### ACTIVITY
Give a verbatim quotation of every record.

### Stored items
※ ※ ※

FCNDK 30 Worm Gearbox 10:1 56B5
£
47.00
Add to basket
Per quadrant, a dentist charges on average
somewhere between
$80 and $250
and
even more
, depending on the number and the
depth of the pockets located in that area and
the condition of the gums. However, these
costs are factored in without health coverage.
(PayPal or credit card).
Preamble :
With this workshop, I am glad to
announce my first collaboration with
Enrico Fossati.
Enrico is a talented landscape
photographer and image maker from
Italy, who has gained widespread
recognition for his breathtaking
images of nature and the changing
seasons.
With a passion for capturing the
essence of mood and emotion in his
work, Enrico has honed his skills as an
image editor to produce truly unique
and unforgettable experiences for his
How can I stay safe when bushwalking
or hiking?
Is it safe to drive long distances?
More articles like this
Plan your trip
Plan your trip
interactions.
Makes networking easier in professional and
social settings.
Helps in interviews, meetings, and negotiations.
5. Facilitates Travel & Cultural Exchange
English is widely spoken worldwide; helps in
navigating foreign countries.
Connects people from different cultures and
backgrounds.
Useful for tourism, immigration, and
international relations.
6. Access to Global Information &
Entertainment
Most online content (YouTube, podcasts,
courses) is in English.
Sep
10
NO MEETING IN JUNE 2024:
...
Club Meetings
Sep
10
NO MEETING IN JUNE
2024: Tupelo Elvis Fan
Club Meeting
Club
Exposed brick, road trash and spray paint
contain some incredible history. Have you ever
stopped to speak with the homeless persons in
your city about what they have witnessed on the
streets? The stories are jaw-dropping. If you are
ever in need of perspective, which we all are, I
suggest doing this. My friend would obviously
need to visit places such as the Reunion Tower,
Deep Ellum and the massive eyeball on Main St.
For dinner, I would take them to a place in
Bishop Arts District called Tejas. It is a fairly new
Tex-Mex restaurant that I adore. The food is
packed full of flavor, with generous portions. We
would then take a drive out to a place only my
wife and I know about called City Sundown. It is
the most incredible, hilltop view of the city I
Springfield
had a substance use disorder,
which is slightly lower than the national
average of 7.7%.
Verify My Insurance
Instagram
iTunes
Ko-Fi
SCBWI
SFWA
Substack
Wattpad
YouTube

※ ※ ※

### TASK RESPONSE
FCNDK 30 Worm Gearbox 10:1 56B5
£
47.00
Add to basket
Per quadrant, a dentist charges on average
somewhere between
$80 and $250
and
even more
, depending on the number and the
depth of the pockets located in that area and
the condition of the gums. However, these
costs are factored in without health coverage.
(PayPal or credit card).
Preamble :
With this workshop, I am glad to
announce my first collaboration with
Enrico Fossati.
Enrico is a talented landscape
photographer and image maker from
Italy, who has gained widespread
recognition for his breathtaking
images of nature and the changing
seasons.
With a passion for capturing the
essence of mood and emotion in his
work, Enrico has honed his skills as an
image editor to produce truly unique
and unforgettable experiences for his
How can I stay safe when bushwalking
or hiking?
Is it safe to drive long distances?
More articles like this
Plan your trip
Plan your trip
interactions.
Makes networking easier in professional and
social settings.
Helps in interviews, meetings, and negotiations.
5. Facilitates Travel & Cultural Exchange
English is widely spoken worldwide; helps in
navigating foreign countries.
Connects people from different cultures and
backgrounds.
Useful for tourism, immigration, and
international relations.
6. Access to Global Information &
Entertainment
Most online content (YouTube, podcasts,
courses) is in English.
Sep
10
NO MEETING IN JUNE 2024:
...
Club Meetings
Sep
10
NO MEETING IN JUNE
2024: Tupelo Elvis Fan
Club Meeting
Club
Exposed brick, road trash and spray paint
contain some incredible history. Have you ever
stopped to speak with the homeless persons in
your city about what they have witnessed on the
streets? The stories are jaw-dropping. If you are
ever in need of perspective, which we all are, I
suggest doing this. My friend would obviously
need to visit places such as the Reunion Tower,
Deep Ellum and the massive eyeball on Main St.
For dinner, I would take them to a place in
Bishop Arts District called Tejas. It is a fairly new
Tex-Mex restaurant that I adore. The food is
packed full of flavor, with generous portions. We
would then take a drive out to a place only my
wife and I know about called City Sundown. It is
the most incredible, hilltop view of the city I
Springfield
had a substance use disorder,
which is slightly lower than the national
average of 7.7%.
Verify My Insurance
Instagram
iTunes
Ko-Fi
SCBWI
SFWA
Substack
Wattpad
YouTube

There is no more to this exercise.